Brittle nails: nails crack and break without serious injury.
Unusual cravings: Those with low iron have reported feeling the urge to eat dirt, ice, clay, chalk or paint – a condition known as pica. It’s advised to stay well away of these substances though as they can worsen the issue by impairing iron absorption!
Eating for iron
It’s also relatively common to be anaemic and not be aware of it, as it comes on slowly and insidiously, says Jessica Byrne, a dietitian at The Heart and Stroke Foundation SA. Luckily it’s rather easy to avoid iron deficiency through correct eating alone. the approach is to regularly consume foods such as lean red meat, fish, poultry, nuts, pulses, beans and lentils, and dark green leafy vegetables, she says. Getting a range of each is a sure way to include all the good stuff. ‘Many foods, including cereals, flour and bread, are also fortified with iron.’

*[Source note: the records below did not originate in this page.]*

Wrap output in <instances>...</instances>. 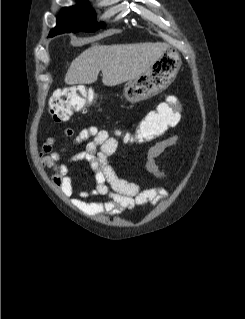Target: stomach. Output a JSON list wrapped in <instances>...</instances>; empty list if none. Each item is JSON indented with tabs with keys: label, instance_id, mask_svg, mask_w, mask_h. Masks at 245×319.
<instances>
[{
	"label": "stomach",
	"instance_id": "1",
	"mask_svg": "<svg viewBox=\"0 0 245 319\" xmlns=\"http://www.w3.org/2000/svg\"><path fill=\"white\" fill-rule=\"evenodd\" d=\"M180 66L179 55L166 51L143 74L126 82L123 97L130 103H137L161 93L175 79Z\"/></svg>",
	"mask_w": 245,
	"mask_h": 319
}]
</instances>
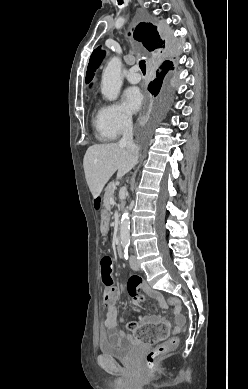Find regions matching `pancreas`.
I'll return each instance as SVG.
<instances>
[{"label": "pancreas", "instance_id": "1", "mask_svg": "<svg viewBox=\"0 0 248 389\" xmlns=\"http://www.w3.org/2000/svg\"><path fill=\"white\" fill-rule=\"evenodd\" d=\"M116 189V186L113 182L109 183L108 186L105 189V194H104V207L106 211L110 210V199L112 198L114 191Z\"/></svg>", "mask_w": 248, "mask_h": 389}]
</instances>
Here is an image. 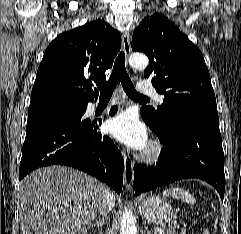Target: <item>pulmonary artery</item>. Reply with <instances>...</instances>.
I'll use <instances>...</instances> for the list:
<instances>
[{
  "label": "pulmonary artery",
  "instance_id": "obj_1",
  "mask_svg": "<svg viewBox=\"0 0 241 234\" xmlns=\"http://www.w3.org/2000/svg\"><path fill=\"white\" fill-rule=\"evenodd\" d=\"M138 92L139 94L141 95H149V96H152L154 97V99L157 101V102H162V96L159 95L156 90L154 89L153 86H151L150 84H145V83H142V84H139L138 86Z\"/></svg>",
  "mask_w": 241,
  "mask_h": 234
}]
</instances>
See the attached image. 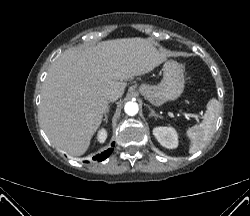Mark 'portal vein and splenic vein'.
I'll use <instances>...</instances> for the list:
<instances>
[{
  "mask_svg": "<svg viewBox=\"0 0 250 216\" xmlns=\"http://www.w3.org/2000/svg\"><path fill=\"white\" fill-rule=\"evenodd\" d=\"M185 117H192V118H195L196 120H198L199 116L198 115H195V114H184Z\"/></svg>",
  "mask_w": 250,
  "mask_h": 216,
  "instance_id": "1",
  "label": "portal vein and splenic vein"
}]
</instances>
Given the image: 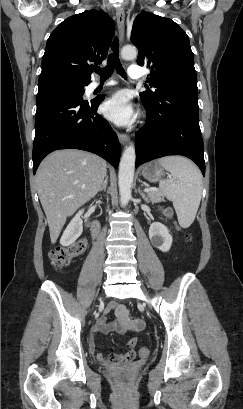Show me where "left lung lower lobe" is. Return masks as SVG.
<instances>
[{
    "label": "left lung lower lobe",
    "instance_id": "obj_1",
    "mask_svg": "<svg viewBox=\"0 0 243 409\" xmlns=\"http://www.w3.org/2000/svg\"><path fill=\"white\" fill-rule=\"evenodd\" d=\"M141 100L147 119L135 139L136 167L163 156L183 155L192 159L205 176L197 85L175 86L157 101Z\"/></svg>",
    "mask_w": 243,
    "mask_h": 409
}]
</instances>
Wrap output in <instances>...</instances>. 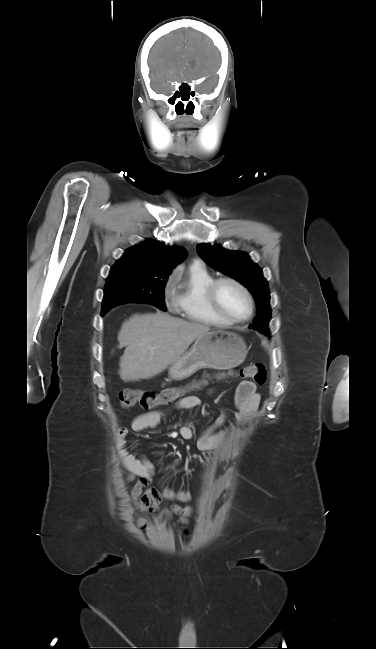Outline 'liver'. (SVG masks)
<instances>
[{
  "label": "liver",
  "instance_id": "6515ba94",
  "mask_svg": "<svg viewBox=\"0 0 376 649\" xmlns=\"http://www.w3.org/2000/svg\"><path fill=\"white\" fill-rule=\"evenodd\" d=\"M208 331L207 325L163 312L133 315L118 333L119 348L126 347L119 363L120 378L124 382H135L156 376Z\"/></svg>",
  "mask_w": 376,
  "mask_h": 649
}]
</instances>
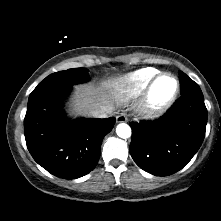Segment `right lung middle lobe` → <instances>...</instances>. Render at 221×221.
<instances>
[{"label": "right lung middle lobe", "instance_id": "obj_1", "mask_svg": "<svg viewBox=\"0 0 221 221\" xmlns=\"http://www.w3.org/2000/svg\"><path fill=\"white\" fill-rule=\"evenodd\" d=\"M89 80L88 70L85 68H74L60 71L47 76L32 91L29 98L34 97L42 92L55 88L70 87L74 84L86 82Z\"/></svg>", "mask_w": 221, "mask_h": 221}]
</instances>
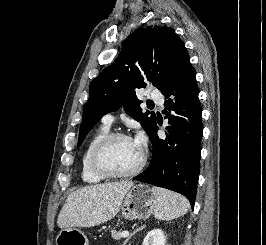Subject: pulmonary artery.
Segmentation results:
<instances>
[{"label": "pulmonary artery", "instance_id": "obj_1", "mask_svg": "<svg viewBox=\"0 0 266 245\" xmlns=\"http://www.w3.org/2000/svg\"><path fill=\"white\" fill-rule=\"evenodd\" d=\"M159 92L158 91H150V96H152V101H159ZM163 101L160 100L159 104L162 105ZM102 123L106 125H111L114 121V117L111 114H105L102 117Z\"/></svg>", "mask_w": 266, "mask_h": 245}]
</instances>
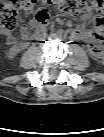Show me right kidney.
Returning a JSON list of instances; mask_svg holds the SVG:
<instances>
[{"instance_id": "1", "label": "right kidney", "mask_w": 104, "mask_h": 137, "mask_svg": "<svg viewBox=\"0 0 104 137\" xmlns=\"http://www.w3.org/2000/svg\"><path fill=\"white\" fill-rule=\"evenodd\" d=\"M17 54V49L12 47L10 48L9 52L7 53V56L9 59H13Z\"/></svg>"}]
</instances>
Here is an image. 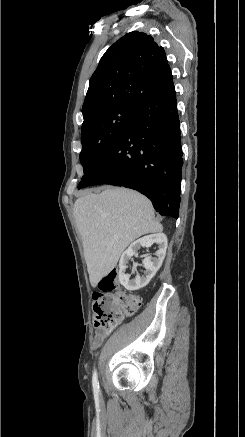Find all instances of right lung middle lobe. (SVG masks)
<instances>
[{"instance_id":"1","label":"right lung middle lobe","mask_w":245,"mask_h":437,"mask_svg":"<svg viewBox=\"0 0 245 437\" xmlns=\"http://www.w3.org/2000/svg\"><path fill=\"white\" fill-rule=\"evenodd\" d=\"M137 105L118 102L103 106L84 118L81 128L82 181L111 152L134 116Z\"/></svg>"}]
</instances>
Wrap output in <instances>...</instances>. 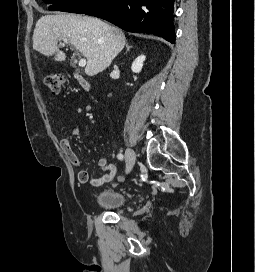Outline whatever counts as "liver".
Wrapping results in <instances>:
<instances>
[{
    "label": "liver",
    "mask_w": 255,
    "mask_h": 272,
    "mask_svg": "<svg viewBox=\"0 0 255 272\" xmlns=\"http://www.w3.org/2000/svg\"><path fill=\"white\" fill-rule=\"evenodd\" d=\"M73 45L86 58L85 73L94 76L104 71L125 45L123 31L98 18L57 14L42 16L33 33V49L56 61H65L58 41Z\"/></svg>",
    "instance_id": "liver-1"
}]
</instances>
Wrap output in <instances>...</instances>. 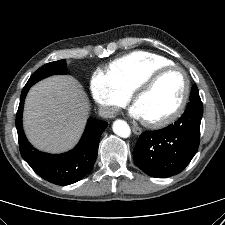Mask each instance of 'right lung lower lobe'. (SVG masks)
I'll list each match as a JSON object with an SVG mask.
<instances>
[{
  "instance_id": "right-lung-lower-lobe-1",
  "label": "right lung lower lobe",
  "mask_w": 225,
  "mask_h": 225,
  "mask_svg": "<svg viewBox=\"0 0 225 225\" xmlns=\"http://www.w3.org/2000/svg\"><path fill=\"white\" fill-rule=\"evenodd\" d=\"M30 87L31 85L26 84L22 90L16 116L20 153L43 179L57 185L75 183L92 170L97 158L101 134L108 123L89 118L84 134L73 150L59 155L40 152L27 141L22 127L23 105Z\"/></svg>"
}]
</instances>
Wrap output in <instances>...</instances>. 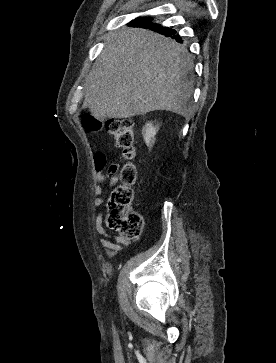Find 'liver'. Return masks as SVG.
<instances>
[{"label": "liver", "mask_w": 276, "mask_h": 363, "mask_svg": "<svg viewBox=\"0 0 276 363\" xmlns=\"http://www.w3.org/2000/svg\"><path fill=\"white\" fill-rule=\"evenodd\" d=\"M194 68L187 49L142 28L111 34L86 81L82 108L96 119L130 118L155 110L190 117Z\"/></svg>", "instance_id": "obj_1"}]
</instances>
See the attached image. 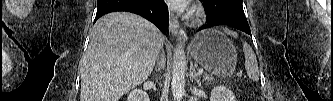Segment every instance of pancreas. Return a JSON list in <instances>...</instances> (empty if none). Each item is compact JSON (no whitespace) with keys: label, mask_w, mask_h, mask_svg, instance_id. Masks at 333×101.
<instances>
[{"label":"pancreas","mask_w":333,"mask_h":101,"mask_svg":"<svg viewBox=\"0 0 333 101\" xmlns=\"http://www.w3.org/2000/svg\"><path fill=\"white\" fill-rule=\"evenodd\" d=\"M205 80H207V81H211V80H212V77H211L210 75H206V76H205Z\"/></svg>","instance_id":"pancreas-1"}]
</instances>
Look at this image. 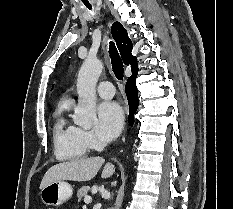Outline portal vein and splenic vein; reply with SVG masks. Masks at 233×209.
Listing matches in <instances>:
<instances>
[{
  "label": "portal vein and splenic vein",
  "instance_id": "18ae733b",
  "mask_svg": "<svg viewBox=\"0 0 233 209\" xmlns=\"http://www.w3.org/2000/svg\"><path fill=\"white\" fill-rule=\"evenodd\" d=\"M84 202H85L86 204H89V203L92 202V198H91L90 196H86V197L84 198Z\"/></svg>",
  "mask_w": 233,
  "mask_h": 209
}]
</instances>
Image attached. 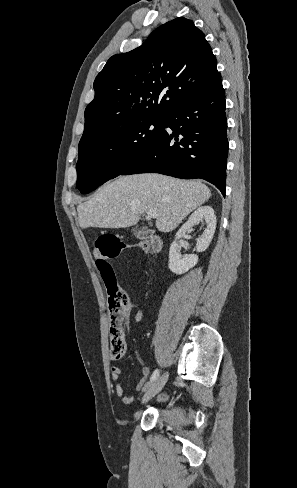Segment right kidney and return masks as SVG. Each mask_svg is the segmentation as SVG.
<instances>
[{"label": "right kidney", "mask_w": 297, "mask_h": 488, "mask_svg": "<svg viewBox=\"0 0 297 488\" xmlns=\"http://www.w3.org/2000/svg\"><path fill=\"white\" fill-rule=\"evenodd\" d=\"M200 220H205L206 228L203 234L197 239L196 250L197 252H203L209 247L216 229V216L214 210L210 206H202L190 215L188 220L176 233L175 240L171 244L169 250L168 266L171 272L180 275L187 272L198 263L197 254L181 255L178 240L185 236L186 232L192 231L193 226Z\"/></svg>", "instance_id": "obj_1"}]
</instances>
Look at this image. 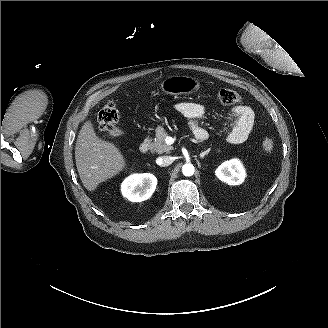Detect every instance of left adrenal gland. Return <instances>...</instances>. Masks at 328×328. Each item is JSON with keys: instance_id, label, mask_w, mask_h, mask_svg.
I'll return each mask as SVG.
<instances>
[{"instance_id": "1", "label": "left adrenal gland", "mask_w": 328, "mask_h": 328, "mask_svg": "<svg viewBox=\"0 0 328 328\" xmlns=\"http://www.w3.org/2000/svg\"><path fill=\"white\" fill-rule=\"evenodd\" d=\"M204 153V155H207L208 153H209V151L207 150V151H205V152H203Z\"/></svg>"}]
</instances>
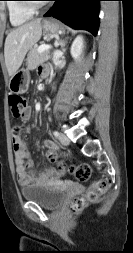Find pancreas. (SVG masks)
Masks as SVG:
<instances>
[{"label": "pancreas", "instance_id": "cf45deb5", "mask_svg": "<svg viewBox=\"0 0 133 253\" xmlns=\"http://www.w3.org/2000/svg\"><path fill=\"white\" fill-rule=\"evenodd\" d=\"M51 58L49 51H44L42 53L38 52V48H33L30 50L27 57V66L29 70L35 69L41 63L49 60Z\"/></svg>", "mask_w": 133, "mask_h": 253}]
</instances>
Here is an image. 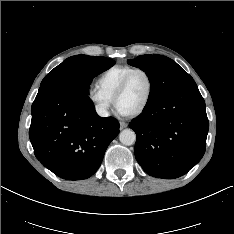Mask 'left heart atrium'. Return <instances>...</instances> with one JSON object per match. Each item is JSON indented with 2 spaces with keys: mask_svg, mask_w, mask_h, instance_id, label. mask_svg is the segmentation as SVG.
<instances>
[{
  "mask_svg": "<svg viewBox=\"0 0 234 234\" xmlns=\"http://www.w3.org/2000/svg\"><path fill=\"white\" fill-rule=\"evenodd\" d=\"M117 111L120 113V114H122V115H124L125 114V112H123L122 110H120L119 108H117Z\"/></svg>",
  "mask_w": 234,
  "mask_h": 234,
  "instance_id": "1",
  "label": "left heart atrium"
}]
</instances>
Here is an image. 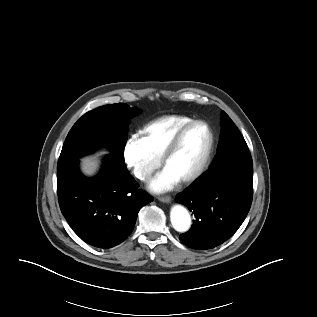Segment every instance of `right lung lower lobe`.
<instances>
[{
  "mask_svg": "<svg viewBox=\"0 0 317 317\" xmlns=\"http://www.w3.org/2000/svg\"><path fill=\"white\" fill-rule=\"evenodd\" d=\"M57 184L60 209L69 225L83 241L101 249L122 243L139 210L153 201L113 154L104 158L96 177L83 176L75 162L58 172Z\"/></svg>",
  "mask_w": 317,
  "mask_h": 317,
  "instance_id": "1",
  "label": "right lung lower lobe"
}]
</instances>
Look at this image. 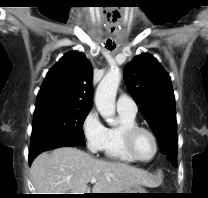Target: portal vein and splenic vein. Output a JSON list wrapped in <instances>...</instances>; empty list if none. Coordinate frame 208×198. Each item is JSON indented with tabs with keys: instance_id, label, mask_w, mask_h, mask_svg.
I'll return each instance as SVG.
<instances>
[{
	"instance_id": "18ae733b",
	"label": "portal vein and splenic vein",
	"mask_w": 208,
	"mask_h": 198,
	"mask_svg": "<svg viewBox=\"0 0 208 198\" xmlns=\"http://www.w3.org/2000/svg\"><path fill=\"white\" fill-rule=\"evenodd\" d=\"M96 182V179L95 178H92L91 179V183H95Z\"/></svg>"
}]
</instances>
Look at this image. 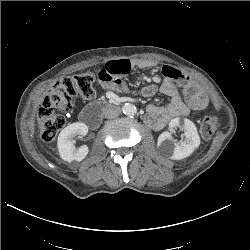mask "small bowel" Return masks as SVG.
<instances>
[{
  "label": "small bowel",
  "instance_id": "small-bowel-1",
  "mask_svg": "<svg viewBox=\"0 0 250 250\" xmlns=\"http://www.w3.org/2000/svg\"><path fill=\"white\" fill-rule=\"evenodd\" d=\"M140 67L149 66L148 62H141ZM135 63L127 59L107 62L98 73L101 85L110 90L124 91L126 85L122 76L130 73ZM164 80L161 85H147L139 94L143 97L153 96L157 91L171 98L167 106L149 105L146 109V122L155 130H160L171 120L189 115L199 114L207 105V98L198 84L185 73L170 66L161 68Z\"/></svg>",
  "mask_w": 250,
  "mask_h": 250
}]
</instances>
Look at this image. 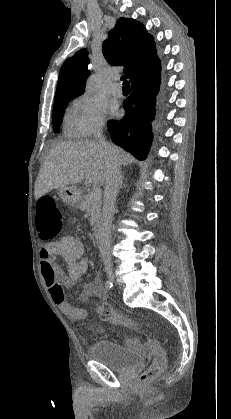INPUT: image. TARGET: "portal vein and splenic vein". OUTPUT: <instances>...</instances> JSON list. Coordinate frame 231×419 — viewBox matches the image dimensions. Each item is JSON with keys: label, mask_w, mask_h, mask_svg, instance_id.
Returning a JSON list of instances; mask_svg holds the SVG:
<instances>
[{"label": "portal vein and splenic vein", "mask_w": 231, "mask_h": 419, "mask_svg": "<svg viewBox=\"0 0 231 419\" xmlns=\"http://www.w3.org/2000/svg\"><path fill=\"white\" fill-rule=\"evenodd\" d=\"M90 195L92 198H95V199L101 198V195H102L101 189L99 187L93 188Z\"/></svg>", "instance_id": "obj_1"}]
</instances>
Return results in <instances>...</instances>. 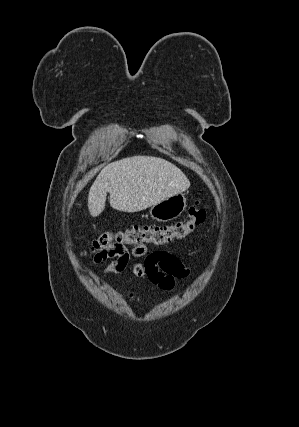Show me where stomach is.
<instances>
[{
	"label": "stomach",
	"mask_w": 299,
	"mask_h": 427,
	"mask_svg": "<svg viewBox=\"0 0 299 427\" xmlns=\"http://www.w3.org/2000/svg\"><path fill=\"white\" fill-rule=\"evenodd\" d=\"M186 207V197L179 193L151 206L149 214L157 221L167 222L179 217Z\"/></svg>",
	"instance_id": "obj_1"
}]
</instances>
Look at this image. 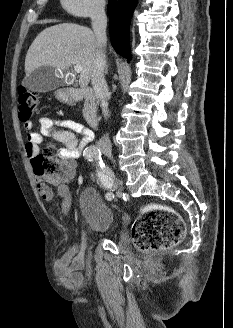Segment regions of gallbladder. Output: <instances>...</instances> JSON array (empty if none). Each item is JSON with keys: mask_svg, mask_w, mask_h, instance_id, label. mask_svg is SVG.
Segmentation results:
<instances>
[{"mask_svg": "<svg viewBox=\"0 0 233 328\" xmlns=\"http://www.w3.org/2000/svg\"><path fill=\"white\" fill-rule=\"evenodd\" d=\"M63 83L56 75V69L51 66H41L27 75L22 84L33 92L45 93L55 90Z\"/></svg>", "mask_w": 233, "mask_h": 328, "instance_id": "gallbladder-1", "label": "gallbladder"}]
</instances>
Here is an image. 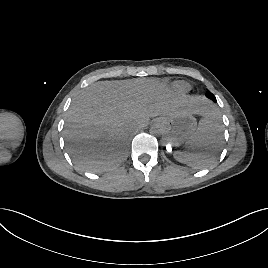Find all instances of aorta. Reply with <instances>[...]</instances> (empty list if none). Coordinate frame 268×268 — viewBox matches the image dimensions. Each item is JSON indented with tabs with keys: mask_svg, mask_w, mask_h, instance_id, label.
Returning a JSON list of instances; mask_svg holds the SVG:
<instances>
[{
	"mask_svg": "<svg viewBox=\"0 0 268 268\" xmlns=\"http://www.w3.org/2000/svg\"><path fill=\"white\" fill-rule=\"evenodd\" d=\"M150 133L152 135H160L162 133V129L159 126H157V125H153L150 128Z\"/></svg>",
	"mask_w": 268,
	"mask_h": 268,
	"instance_id": "762f6f07",
	"label": "aorta"
}]
</instances>
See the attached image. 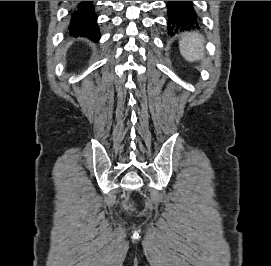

Making sure to get your daily dose of Vitamin C and other organic acids that are found in fruit and veg with most of your meals will help iron absorption – particularly the non-haem iron found in plant foods, which is not as readily absorbed as haem iron found in animal products. That’s a big note for the veggies out there! Jessica advises squeezing fresh lemon juice over salads, including peppers and diced pineapple in stir-fries, and adding fresh strawberries to desserts. ‘Try to avoid drinking too much tea, coffee or cocoa in combination with iron-rich foods, as these can impede absorption,’ she says. ‘And soak grains and legumes in water before you cook them’ as it will help activate their essential nutrition.